Dataset excerpts
-*-*-
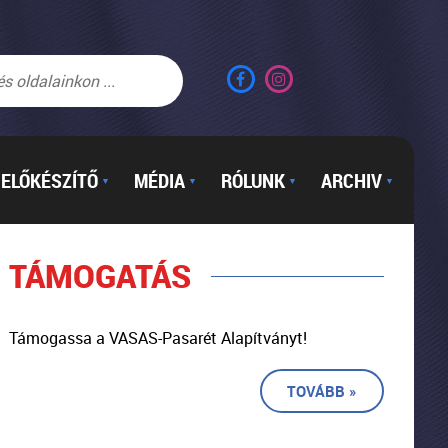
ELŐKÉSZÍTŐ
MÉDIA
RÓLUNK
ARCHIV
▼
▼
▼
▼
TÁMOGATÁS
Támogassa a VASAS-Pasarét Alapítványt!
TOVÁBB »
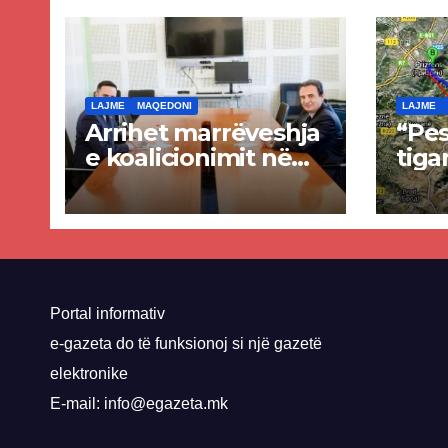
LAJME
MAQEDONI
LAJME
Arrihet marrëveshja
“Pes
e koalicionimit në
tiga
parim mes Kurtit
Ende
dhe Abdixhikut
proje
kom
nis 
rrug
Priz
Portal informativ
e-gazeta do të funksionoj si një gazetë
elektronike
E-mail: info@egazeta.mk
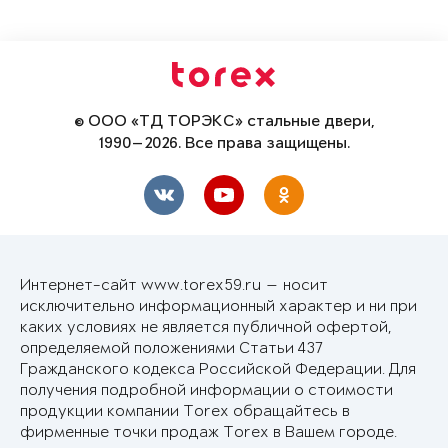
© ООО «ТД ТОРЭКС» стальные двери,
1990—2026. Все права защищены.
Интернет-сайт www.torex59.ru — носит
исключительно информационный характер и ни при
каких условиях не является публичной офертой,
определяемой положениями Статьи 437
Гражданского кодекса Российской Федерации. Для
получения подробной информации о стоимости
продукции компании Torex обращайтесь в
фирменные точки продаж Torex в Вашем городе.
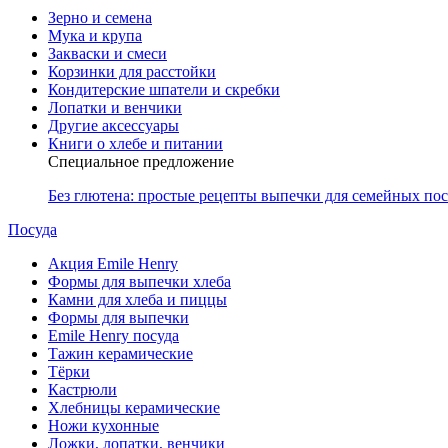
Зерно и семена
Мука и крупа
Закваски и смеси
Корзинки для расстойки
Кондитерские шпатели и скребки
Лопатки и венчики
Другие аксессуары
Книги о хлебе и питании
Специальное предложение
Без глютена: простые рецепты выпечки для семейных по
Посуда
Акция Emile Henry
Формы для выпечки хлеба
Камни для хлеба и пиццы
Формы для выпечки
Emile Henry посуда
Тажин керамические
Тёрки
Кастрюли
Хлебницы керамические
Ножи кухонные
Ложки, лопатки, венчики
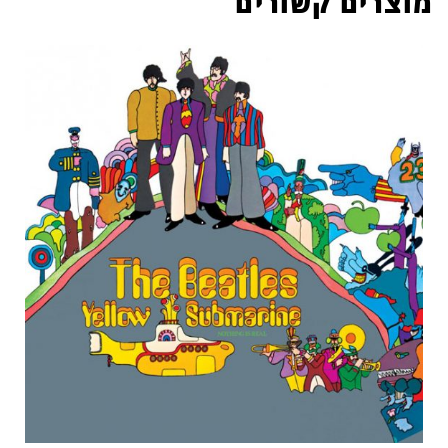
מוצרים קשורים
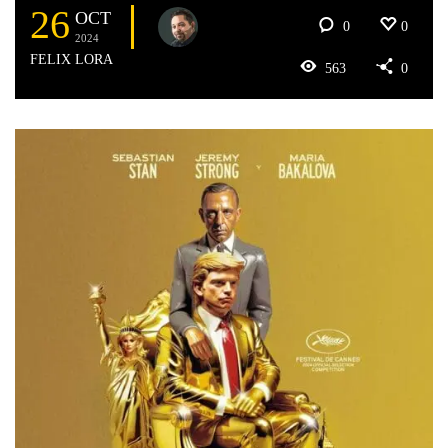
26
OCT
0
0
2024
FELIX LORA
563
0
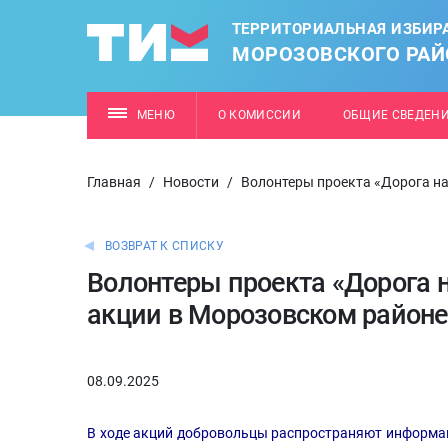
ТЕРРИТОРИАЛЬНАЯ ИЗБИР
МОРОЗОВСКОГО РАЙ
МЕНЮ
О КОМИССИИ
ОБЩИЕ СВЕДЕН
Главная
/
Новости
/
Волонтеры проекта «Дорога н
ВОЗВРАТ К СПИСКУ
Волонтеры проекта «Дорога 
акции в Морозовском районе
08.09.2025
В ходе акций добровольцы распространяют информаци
-*-*-
- AIM OF THE EXERCISE
The string "Emile" marks the lines to copy; report each of them from the data above.

- COMPLETED TASK
Акция Emile Henry
Emile Henry посуда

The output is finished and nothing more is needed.